Reposant sur un principe d'équilibre entre recettes et dépenses, le budget de l'Union européenne est encadré par les règles fixées par ces deux types de textes. La DRP organise le système de financement de l'Union européenne sans préjuger du niveau des dépenses ou de leur répartition. Il s'agit en somme d'une tuyauterie et non d'une autorisation de dépenses.

Cependant, pour chacune des années couvertes par le cadre financier pluriannuel, le total des crédits ouverts en dépense ne peut conduire à un taux d'appel des ressources propres supérieur à un plafond donné. Il est de 1,23 % du revenu national brut (RNB) des États membres en crédits de paiement (CP). Dans la limite de ces plafonds annuels globaux, le financement de l'Union européenne par ses ressources propres s'ajuste au niveau des dépenses votées chaque année. Le budget annuel moyen de l'Union est d'environ 150 milliards d'euros sur la période 2014-2020.

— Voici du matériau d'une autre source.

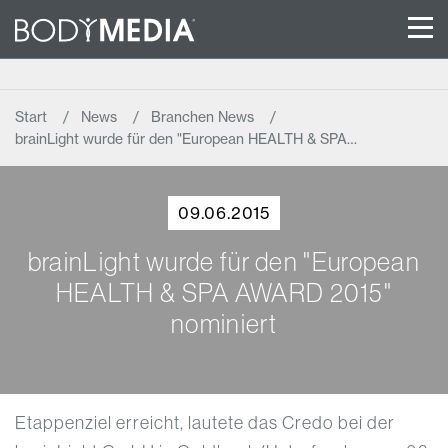
Start
News
Branchen News
brainLight wurde für den "European HEALTH & SPA…
09.06.2015
brainLight wurde für den "European
HEALTH & SPA AWARD 2015"
nominiert
Etappenziel erreicht, lautete das Credo bei der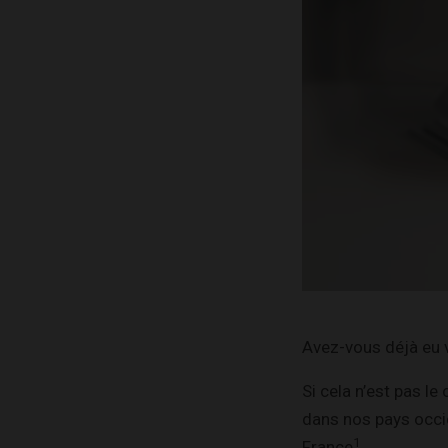
Avez-vous déjà eu v
Si cela n’est pas le
dans nos pays occi
1
France
.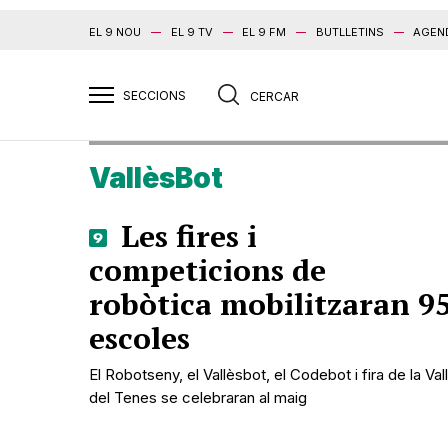
EL 9 NOU
EL 9 TV
EL 9 FM
BUTLLETINS
AGEN
VallèsBot
Les fires i
competicions de
robòtica mobilitzaran 9
escoles
El Robotseny, el Vallèsbot, el Codebot i fira de la Vall
del Tenes se celebraran al maig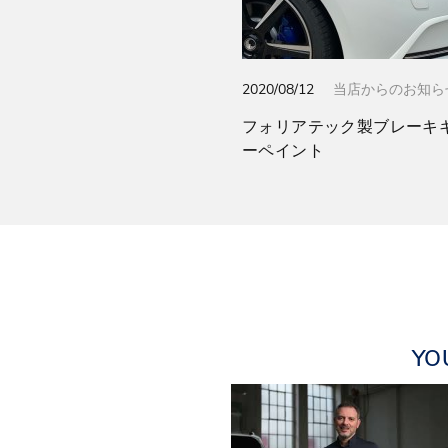
2020/08/12
当店からのお知ら
フォリアテック製ブレーキ
ーペイント
YO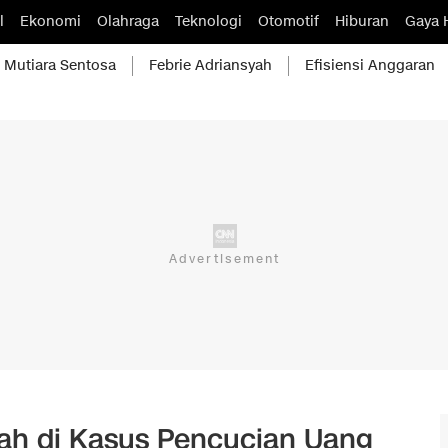
l
Ekonomi
Olahraga
Teknologi
Otomotif
Hiburan
Gaya 
Mutiara Sentosa
Febrie Adriansyah
Efisiensi Anggaran
ah di Kasus Pencucian Uang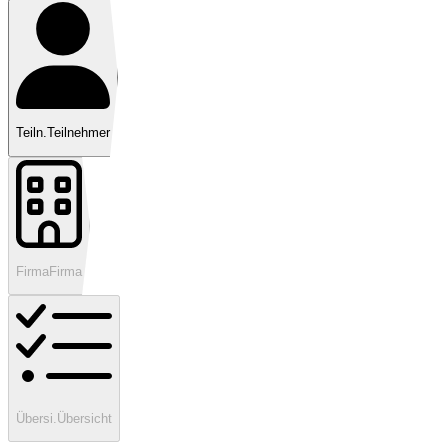
Teiln.
Teilnehmer
Firma
Firma
Übersi.
Übersicht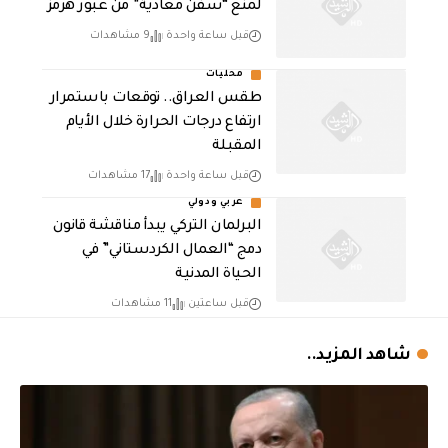
لمنع “سفن معادية” من عبور هرمز
قبل ساعة واحدة
9 مشاهدات
محليات
طقس العراق.. توقعات باستمرار
ارتفاع درجات الحرارة خلال الأيام
المقبلة
قبل ساعة واحدة
17 مشاهدات
عربي ودولي
البرلمان التركي يبدأ مناقشة قانون
دمج “العمال الكردستاني” في
الحياة المدنية
قبل ساعتين
11 مشاهدات
شاهد المزيد..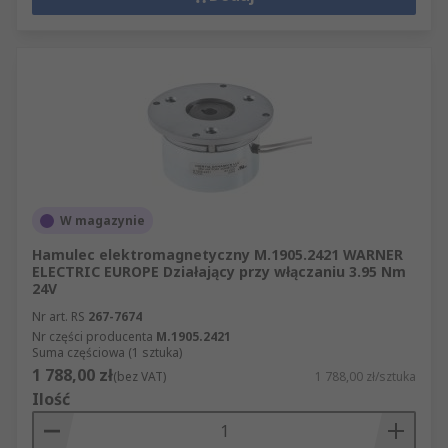
W magazynie
Hamulec elektromagnetyczny M.1905.2421 WARNER
ELECTRIC EUROPE Działający przy włączaniu 3.95 Nm
24V
Nr art. RS
267-7674
Nr części producenta
M.1905.2421
Suma częściowa (1 sztuka)
1 788,00 zł
(bez VAT)
1 788,00 zł/sztuka
Ilość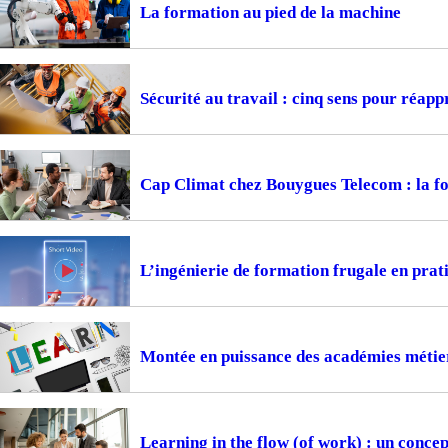
La formation au pied de la machine
Sécurité au travail : cinq sens pour réapp
Cap Climat chez Bouygues Telecom : la f
L’ingénierie de formation frugale en prat
Montée en puissance des académies métiers
Learning in the flow (of work) : un concep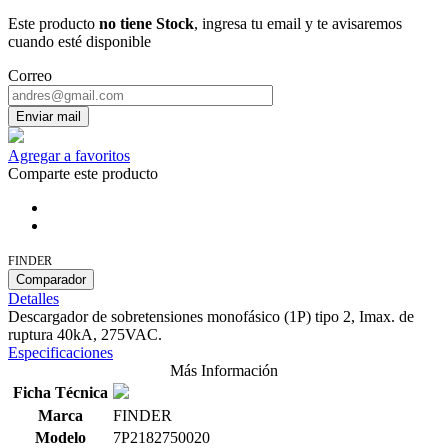
Este producto
no tiene Stock
, ingresa tu email y te avisaremos
cuando esté disponible
Correo
Enviar mail
Agregar a favoritos
Comparte este producto
FINDER
Comparador
Detalles
Descargador de sobretensiones monofásico (1P) tipo 2, Imax. de
ruptura 40kA, 275VAC.
Especificaciones
Más Información
Ficha Técnica
Marca
FINDER
Modelo
7P2182750020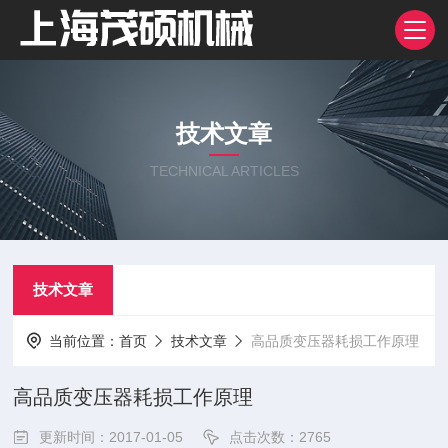
技术文章
TECHNICAL ARTICLES
技术文章
当前位置：
首页
技术文章
高品质变压器耗损工作原理
高品质变压器耗损工作原理
更新时间：2017-01-05
点击次数：2765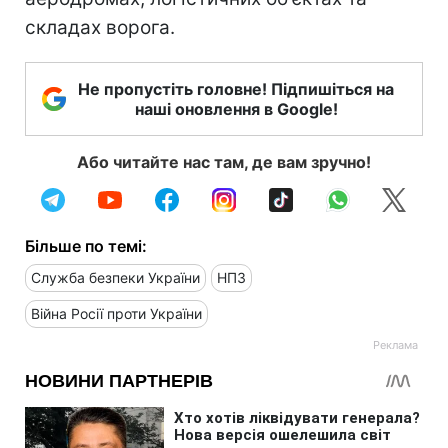
складах ворога.
Не пропустіть головне! Підпишіться на
наші оновлення в Google!
Або читайте нас там, де вам зручно!
Більше по темі:
Служба безпеки України
НПЗ
Війна Росії проти України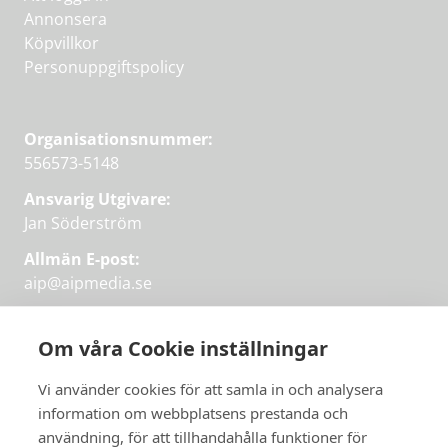
Annonsera
Köpvillkor
Personuppgiftspolicy
Organisationsnummer:
556573-5148
Ansvarig Utgivare:
Jan Söderström
Allmän E-post:
aip@aipmedia.se
Kundtjänst:
aip@flowyinfo.se
eller 08-1210 60 40.
Om våra Cookie inställningar
Instagram
LinkedIn
Twitter
Facebook
Vi använder cookies för att samla in och analysera
information om webbplatsens prestanda och
användning, för att tillhandahålla funktioner för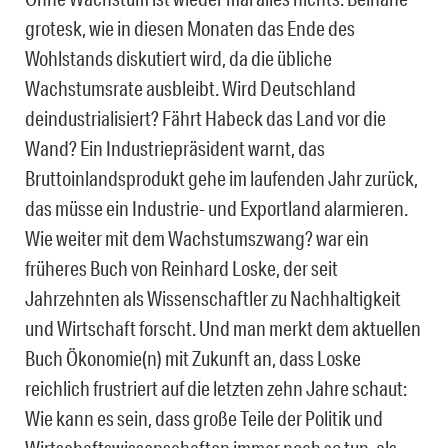
grotesk, wie in diesen Monaten das Ende des
Wohlstands diskutiert wird, da die übliche
Wachstumsrate ausbleibt. Wird Deutschland
deindustrialisiert? Fährt Habeck das Land vor die
Wand? Ein Industriepräsident warnt, das
Bruttoinlandsprodukt gehe im laufenden Jahr zurück,
das müsse ein Industrie- und Exportland alarmieren.
Wie weiter mit dem Wachstumszwang? war ein
früheres Buch von Reinhard Loske, der seit
Jahrzehnten als Wissenschaftler zu Nachhaltigkeit
und Wirtschaft forscht. Und man merkt dem aktuellen
Buch Ökonomie(n) mit Zukunft an, dass Loske
reichlich frustriert auf die letzten zehn Jahre schaut:
Wie kann es sein, dass große Teile der Politik und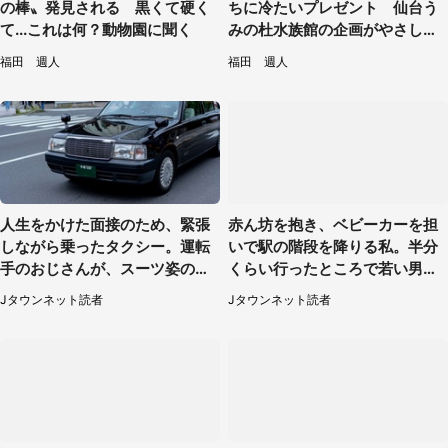
の棒〟発見される 黒くて硬く
ちに冷たいプレゼント 仙台う
て...これは何？動物園に聞く
みの杜水族館の企画がやさしい
【7／31～8／23】
福田 週人
福田 週人
人生をかけた面接のため、緊張
赤ん坊を抱き、ベビーカーを担
しながら乗ったタクシー。運転
いで駅の階段を降りる私。半分
手のおじさんが、スーツ姿の私
くらい行ったところで若い男性
を見て...（福岡県・30代女性）
が...（埼玉県・50代女性）
Jタウンネット読者
Jタウンネット読者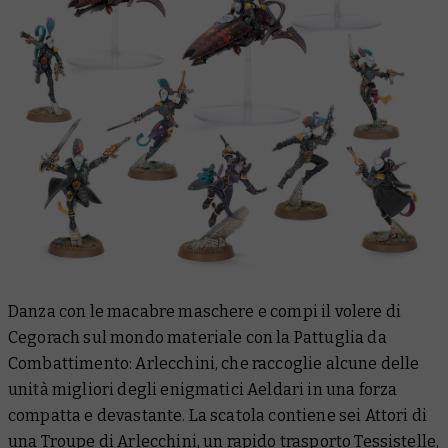
Danza con le macabre maschere e compi il volere di
Cegorach sul mondo materiale con la Pattuglia da
Combattimento: Arlecchini, che raccoglie alcune delle
unità migliori degli enigmatici Aeldari in una forza
compatta e devastante. La scatola contiene sei Attori di
una Troupe di Arlecchini, un rapido trasporto Tessistelle,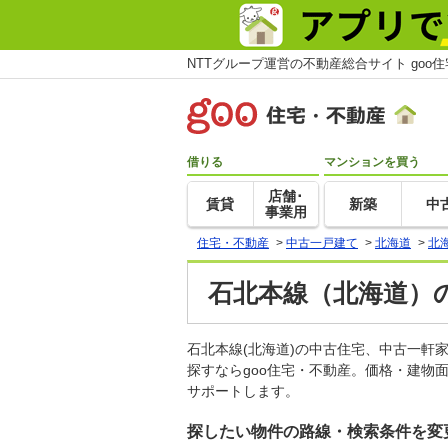
NTTグループ運営の不動産総合サイト goo
借りる
マンションを買う
店舗･
賃貸
新築
中
事業用
住宅・不動産
>
中古一戸建て
>
北海道
>
北
石北本線（北海道）
石北本線(北海道)の中古住宅、中古一
探すならgoo住宅・不動産。価格・建物
サポートします。
探したい物件の路線・検索条件を変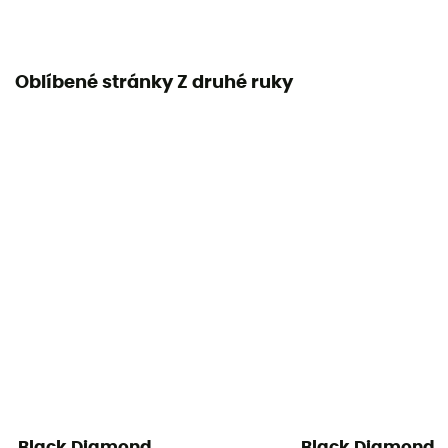
Oblíbené stránky Z druhé ruky
Black Diamond
Black Diamond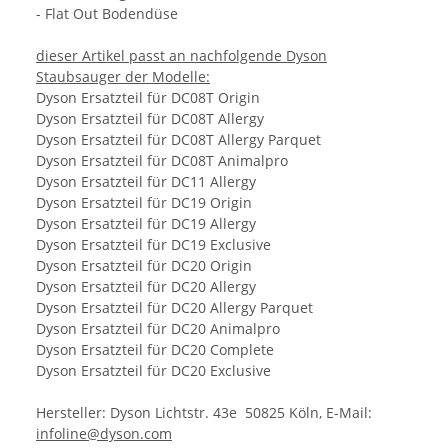
- Flat Out Bodendüse
dieser Artikel passt an nachfolgende Dyson
Staubsauger der Modelle:
Dyson Ersatzteil für DC08T Origin
Dyson Ersatzteil für DC08T Allergy
Dyson Ersatzteil für DC08T Allergy Parquet
Dyson Ersatzteil für DC08T Animalpro
Dyson Ersatzteil für DC11 Allergy
Dyson Ersatzteil für DC19 Origin
Dyson Ersatzteil für DC19 Allergy
Dyson Ersatzteil für DC19 Exclusive
Dyson Ersatzteil für DC20 Origin
Dyson Ersatzteil für DC20 Allergy
Dyson Ersatzteil für DC20 Allergy Parquet
Dyson Ersatzteil für DC20 Animalpro
Dyson Ersatzteil für DC20 Complete
Dyson Ersatzteil für DC20 Exclusive
Hersteller: Dyson Lichtstr. 43e 50825 Köln, E-Mail:
infoline@dyson.com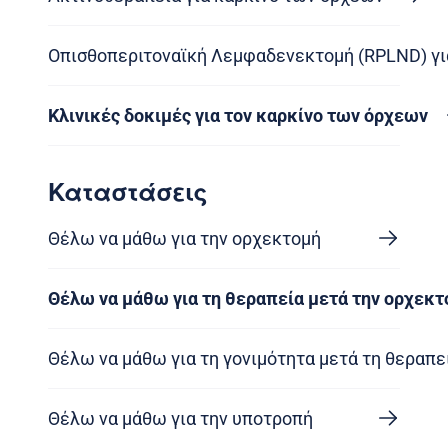
Οπισθοπεριτοναϊκή Λεμφαδενεκτομή (RPLND) γι
Κλινικές δοκιμές για τον καρκίνο των όρχεων
Καταστάσεις
Θέλω να μάθω για την ορχεκτομή
Θέλω να μάθω για τη θεραπεία μετά την ορχεκτ
Θέλω να μάθω για τη γονιμότητα μετά τη θεραπε
Θέλω να μάθω για την υποτροπή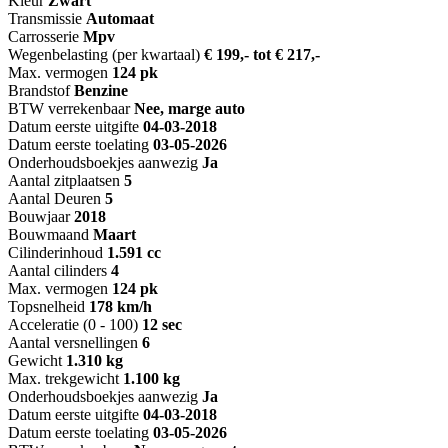
Kleur
Zwart
Transmissie
Automaat
Carrosserie
Mpv
Wegenbelasting (per kwartaal)
€ 199,- tot € 217,-
Max. vermogen
124 pk
Brandstof
Benzine
BTW verrekenbaar
Nee, marge auto
Datum eerste uitgifte
04-03-2018
Datum eerste toelating
03-05-2026
Onderhoudsboekjes aanwezig
Ja
Aantal zitplaatsen
5
Aantal Deuren
5
Bouwjaar
2018
Bouwmaand
Maart
Cilinderinhoud
1.591 cc
Aantal cilinders
4
Max. vermogen
124 pk
Topsnelheid
178 km/h
Acceleratie (0 - 100)
12 sec
Aantal versnellingen
6
Gewicht
1.310 kg
Max. trekgewicht
1.100 kg
Onderhoudsboekjes aanwezig
Ja
Datum eerste uitgifte
04-03-2018
Datum eerste toelating
03-05-2026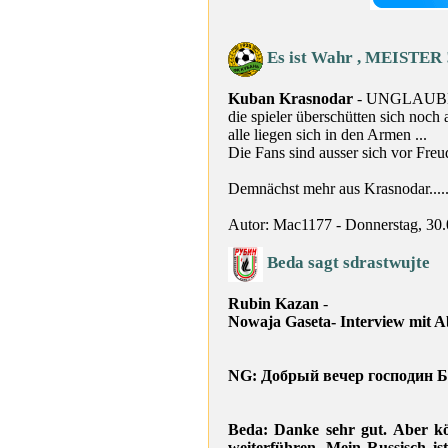
Es ist Wahr , MEISTER !
Kuban Krasnodar
- UNGLAUBL
die spieler überschütten sich noc
alle liegen sich in den Armen ...
Die Fans sind ausser sich vor F
Demnächst mehr aus Krasnodar..........
Autor: Mac1177 - Donnerstag, 30
Beda sagt sdrastwujte
Rubin Kazan
-
Nowaja Gaseta- Interview mit 
NG: Добрый вечер господин Б
Beda: Danke sehr gut. Aber kö
weiterführen. Mein Russisch is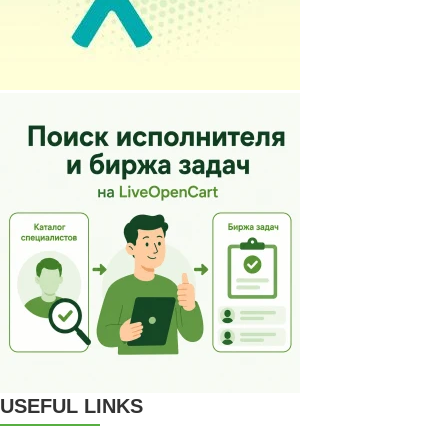
USEFUL LINKS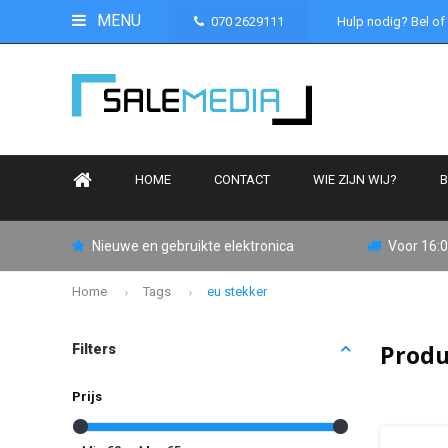
MENU
070 2629111
Hulp nodig? Bel of
HOME
CONTACT
WIE ZIJN WIJ?
B
Nieuwe en gebruikte elektronica
Voor 16:0
Home
Tags
eu stekker
Produ
Filters
Prijs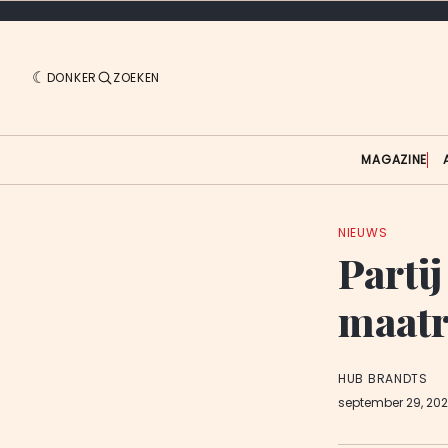
DONKER
ZOEKEN
MAGAZINE
NIEUWS
Partij
maatr
HUB BRANDTS
september 29, 20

Le calcul des contributions nationales se fait en appliquant une correction à la contribution britannique. D'autres États fortement contributeurs, tels que l'Allemagne, la Suède, les Pays-Bas et l'Autriche, jouissent d'un rabais de 25 %sur le rabais : leur participation au financement du chèque britannique est écrêtée de 75 %. En outre, une réduction forfaitaire des contributions RNB profite aux Pays-Bas à hauteur de 605 millions d'euros par an et à la Suède, pour 150 millions d'euros.

Toutes ces corrections, qui sont autant de manques à gagner pour le budget européen, sont financées par la ressource RNB. La France est le deuxième pays contributeur au budget communautaire avec environ 17 % du total, derrière l'Allemagne. Elle est également contributeur net, au sens où notre contribution au budget communautaire est supérieure aux dépenses du budget européen sur notre sol. Ce solde net négatif s'élevait à 9,4 milliards d'euros en 2013 et ne cesse de se détériorer, il a été multiplié par près de vingt-quatre depuis 1999.

Cette DRP change peu de choses. Le cadre financier pluriannuel 2014-2020 constitue finalement une occasion de réforme ratée : les rabais n'ont pas été supprimés. Le Danemark bénéficiera d'un nouveau rabais forfaitaire sur sa contribution RNB ; les rabais forfaitaires sur la contribution RNB accordés à la Suède et aux Pays-Bas sont augmentés ; l'Autriche a obtenu un nouveau rabais temporaire dégressif pour sa ressource RNB ; enfin, le chèque déguisé en faveur des gros importateurs et en particulier des Pays-Bas, qui concerne les frais de perception au titre RPT et, notamment, des droits de douane, est maintenu, bien que réduit à 20 %. Car les frais réels sont de l'ordre de 2 % seulement.

La France devra donc contribuer davantage au financement des différents rabais. Sur la période 2014-2020, la contribution de la France au budget de l'Union européenne devrait s'élever à environ 153,3 milliards d'euros, soit 21,9 milliards d'euros en moyenne par an. L'évolution des contributions des États membres au budget de l'Union Européenne entre 2014 et 2020 résulte surtout de la croissance du budget communautaire, la nouvelle DRP affectant surtout les modalités de calcul des contributions. Il n'en reste pas moins que notre statut de contributeur net s'accentuera probablement encore. Monsieur le ministre, disposez-vous de simulations à ce sujet ?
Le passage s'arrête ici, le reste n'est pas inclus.